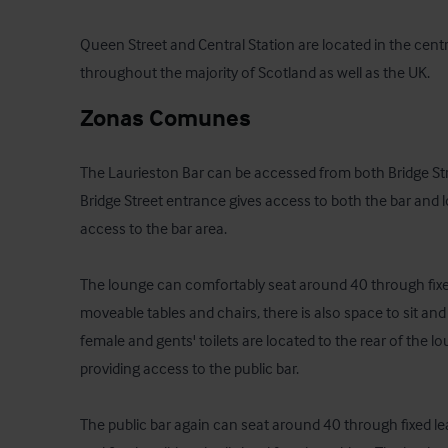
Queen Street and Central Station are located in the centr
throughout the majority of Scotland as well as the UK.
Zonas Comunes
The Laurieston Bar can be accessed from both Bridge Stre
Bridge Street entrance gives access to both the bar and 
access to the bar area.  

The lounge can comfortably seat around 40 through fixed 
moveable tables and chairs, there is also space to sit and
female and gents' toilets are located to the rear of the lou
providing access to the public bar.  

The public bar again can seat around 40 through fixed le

====================

Please copy the lines above exactly as written, apart from any pictures.

Queen Street and Central Station are located in the centr
throughout the majority of Scotland as well as the UK.
Zonas Comunes
The Laurieston Bar can be accessed from both Bridge Stre
Bridge Street entrance gives access to both the bar and 
access to the bar area.  

The lounge can comfortably seat around 40 through fixed 
moveable tables and chairs, there is also space to sit and
female and gents' toilets are located to the rear of the lou
providing access to the public bar.  

The public bar again can seat around 40 through fixed le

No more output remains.